Furthermore, the order of the two reproduction methods introduces a potential limitation. Participants first tapped the tempo and then adjusted the speed of the audio file based on their initial tapping tempo. This sequential order may have influenced the observed accuracy differences between the two methods due to an anchoring effect, where the initial tapped tempo acts as a reference point for subsequent adjustments. Therefore, it remains uncertain if the accuracy of tempo adjustment would have differed with random starting tempos of the audio files. Future research should thus consider the randomization of different reproduction methods for eliminating possible confounding effects.

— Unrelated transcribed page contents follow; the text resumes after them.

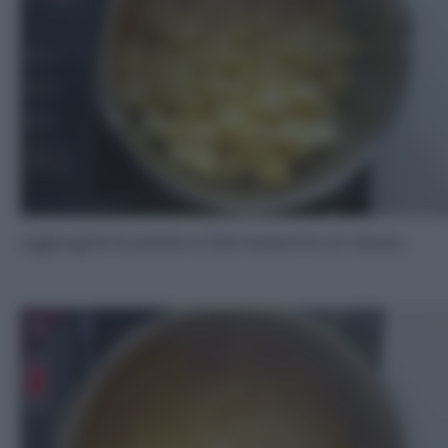
Aggiungete le patate e fate insaporire un minuto.
5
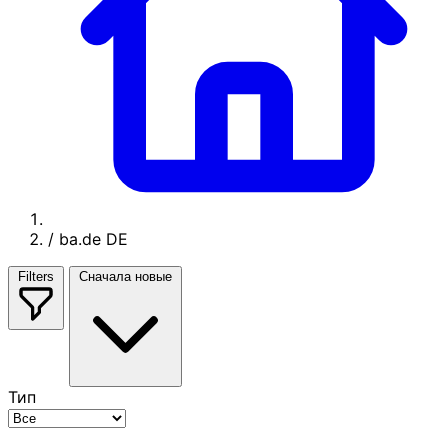
/
ba.de DE
Filters
Сначала новые
Тип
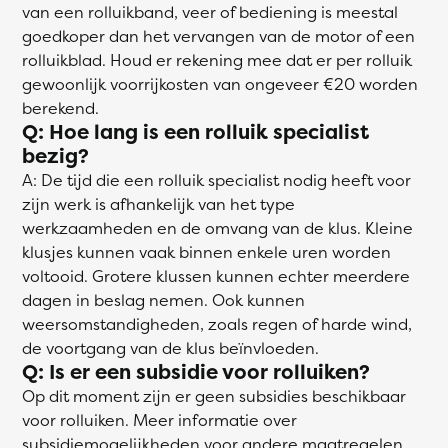
van een rolluikband, veer of bediening is meestal
goedkoper dan het vervangen van de motor of een
rolluikblad. Houd er rekening mee dat er per rolluik
gewoonlijk voorrijkosten van ongeveer €20 worden
berekend.
Q: Hoe lang is een rolluik specialist
bezig?
A: De tijd die een rolluik specialist nodig heeft voor
zijn werk is afhankelijk van het type
werkzaamheden en de omvang van de klus. Kleine
klusjes kunnen vaak binnen enkele uren worden
voltooid. Grotere klussen kunnen echter meerdere
dagen in beslag nemen. Ook kunnen
weersomstandigheden, zoals regen of harde wind,
de voortgang van de klus beïnvloeden.
Q: Is er een subsidie voor rolluiken?
Op dit moment zijn er geen subsidies beschikbaar
voor rolluiken. Meer informatie over
subsidiemogelijkheden voor andere maatregelen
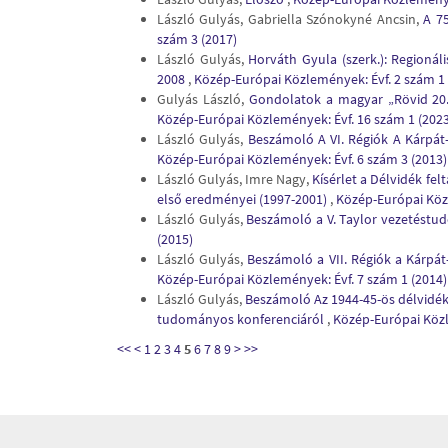
László Gulyás, Gabriella Szónokyné Ancsin,
A 7
szám 3 (2017)
László Gulyás,
Horváth Gyula (szerk.): Regionál
2008
,
Közép-Európai Közlemények: Évf. 2 szám 1 
Gulyás László,
Gondolatok a magyar „Rövid 20. 
Közép-Európai Közlemények: Évf. 16 szám 1 (202
László Gulyás,
Beszámoló A VI. Régiók A Kárpá
Közép-Európai Közlemények: Évf. 6 szám 3 (2013)
László Gulyás, Imre Nagy,
Kísérlet a Délvidék fe
első eredményei (1997-2001)
,
Közép-Európai Közl
László Gulyás,
Beszámoló a V. Taylor vezetéstu
(2015)
László Gulyás,
Beszámoló a VII. Régiók a Kárp
Közép-Európai Közlemények: Évf. 7 szám 1 (2014)
László Gulyás,
Beszámoló Az 1944-45-ös délvidék
tudományos konferenciáról
,
Közép-Európai Közl
<<
<
1
2
3
4
5
6
7
8
9
>
>>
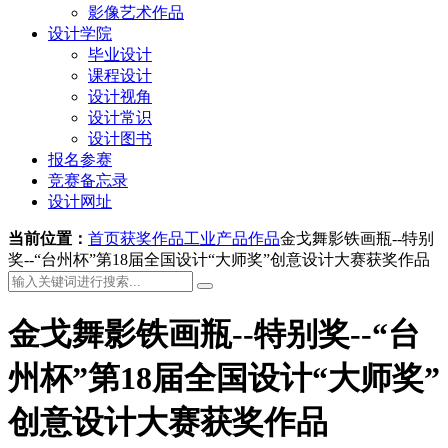
影像艺术作品
设计学院
毕业设计
课程设计
设计视角
设计常识
设计图书
报名参赛
竞赛备忘录
设计网址
当前位置：
首页
获奖作品
工业产品作品
金戈舞影铁画瓶--特别
奖--“台州杯”第18届全国设计“大师奖”创意设计大赛获奖作品
金戈舞影铁画瓶--特别奖--“台
州杯”第18届全国设计“大师奖”
创意设计大赛获奖作品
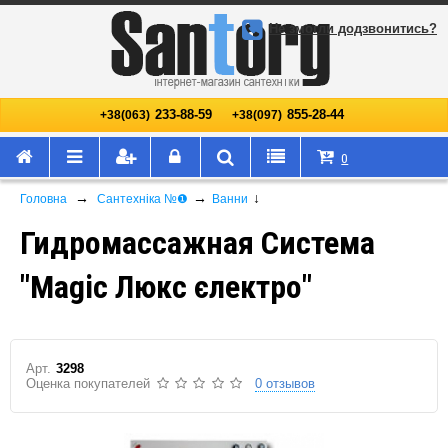
Не змогли додзвонитись?
233-88-59
855-28-44
+38(063)
+38(097)
0
→
→
↓
Головна
Сантехніка №❶
Ванни
Гидромассажная Система
"Magic Люкс єлектро"
Арт.
3298
Оценка покупателей
0 отзывов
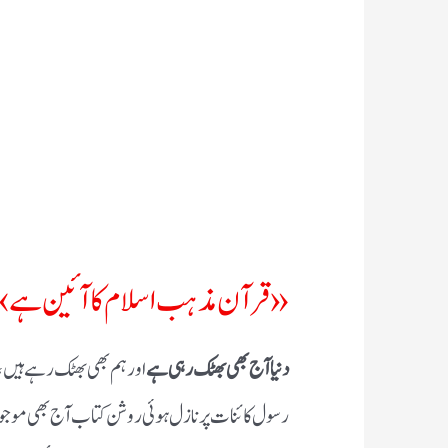
« قرآن مذہب اسلام کا آئین ہے»
دنیا آج بھی بھٹک رہی ہے
اور ہم بھی بھٹک رہے ہیں ،،
رسول کائنات پر نازل ہوئی روشن کتاب آج بھی موجود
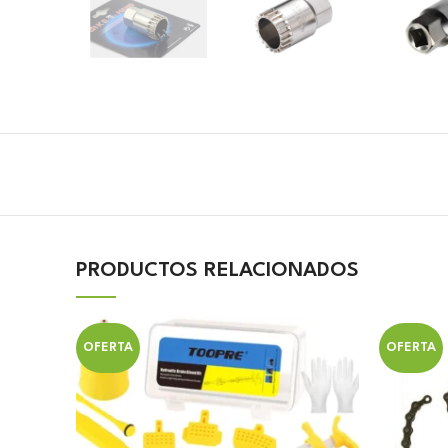
PRODUCTOS RELACIONADOS
OFERTA
OFERTA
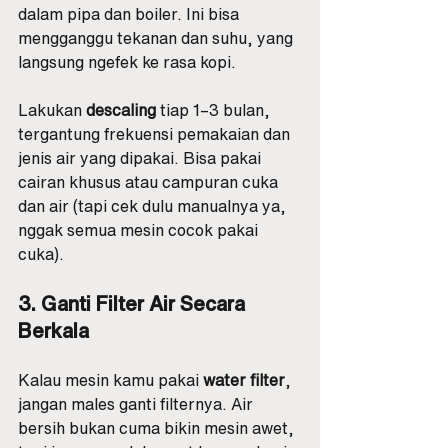
dalam pipa dan boiler. Ini bisa 
mengganggu tekanan dan suhu, yang 
langsung ngefek ke rasa kopi.
Lakukan 
descaling
 tiap 1–3 bulan, 
tergantung frekuensi pemakaian dan 
jenis air yang dipakai. Bisa pakai 
cairan khusus atau campuran cuka 
dan air (tapi cek dulu manualnya ya, 
nggak semua mesin cocok pakai 
cuka).
3. Ganti Filter Air Secara 
Berkala
Kalau mesin kamu pakai 
water filter
, 
jangan males ganti filternya. Air 
bersih bukan cuma bikin mesin awet, 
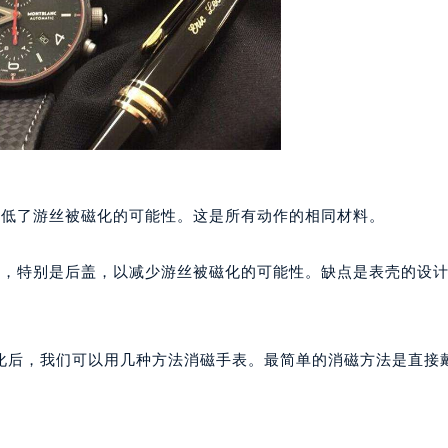
代广场写字楼9层902室（需提前预约）
号世茂环球金融中心写字楼（芙蓉广场）10层13室（需提前预约
楼29层2905室（需提前预约）
表服务中心（品牌授权店）3层整层（需提前预约）
表服务中心（品牌授权店）1层整层（需提前预约）
表服务中心（品牌授权店）1层整层（需提前预约）
（CCMALL）C座17层17-B（需提前预约）
10层1015室（需提前预约）
降低了游丝被磁化的可能性。这是所有动作的相同材料。
心T2座写字楼29层03室（需提前预约）
厦7层G室（需提前预约）
障，特别是后盖，以减少游丝被磁化的可能性。缺点是表壳的设
心C座12层1205室（需提前预约）
中心T1写字楼9层907室（需提前预约）
写字楼1座11层1104室（需提前预约）
化后，我们可以用几种方法消磁手表。最简单的消磁方法是直接
楼16层1603室（需提前预约）
中心办公楼C座22层08室（需提前预约）
大厦38层09室（需提前预约）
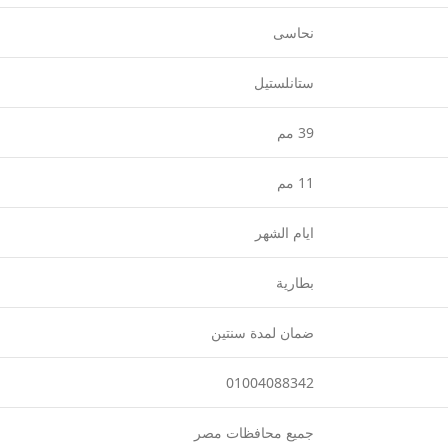
نحاسى
ستانلستيل
39 مم
11 مم
ايام الشهر
بطارية
ضمان لمدة سنتين
01004088342
جميع محافظات مصر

In addition, the selection of songs focused on popular pop and rock songs known to the target population with simple 4/4 time signatures. While the selected genre facilitated the availability of original versions with fixed tempos and clear metrical levels of perceived tempo (McKinney & Moelants, 2006), it restricts the generalizability of the results to other genres or more complex time signatures. It is worth noting that the contemporary trend of accelerating songs on platforms like TikTok (e.g., Mullen, 2023) were not accounted for, which could lead to uncontrolled variations in known song tempos. Replicating the findings with previously unknown musical snippets would therefore be necessary to address the limitation.

Lastly, although the study included several factors that could influence tempo memory, such as musical expertise, mood, alertness, accompanying strategies, and familiarity and liking of the songs, there may be other relevant predictors that were not considered. For instance, music aptitude, reflecting innate talent rather than musical training, or physical factors like resting heart rate (Cellini et al., 2015) could be valuable additions in future studies.

Conclusion

In summary, our study provides insights into the factors influencing the accuracy of musical tempo memory. We observed overall high precision in musical tempo memory, with participants achieving greater accuracy when adjusting the audio file compared with tapping. This highlights the importance of sensory integration in tempo perception. Moreover, higher musical expertise was associated with increased accuracy in both methods of tempo production, with a stronger effect on tapping, indicating a specific advantage for musically trained individuals. Notably, we found a quadratic effect for the reference tempo, with the greatest precision in reproducing tempos around 120 bpm. Additionally, gender, age, familiarity with the pieces, and accompaniment strategies were found to influence accuracy. Our findings therefore also contribute to an enhanced understanding of general (tempo) memory and cognitive processes. Further research is needed to identify possible additional predictors and to determine whether the advantage observed in musicians is specific to music or also applies to non-musical time or duration information.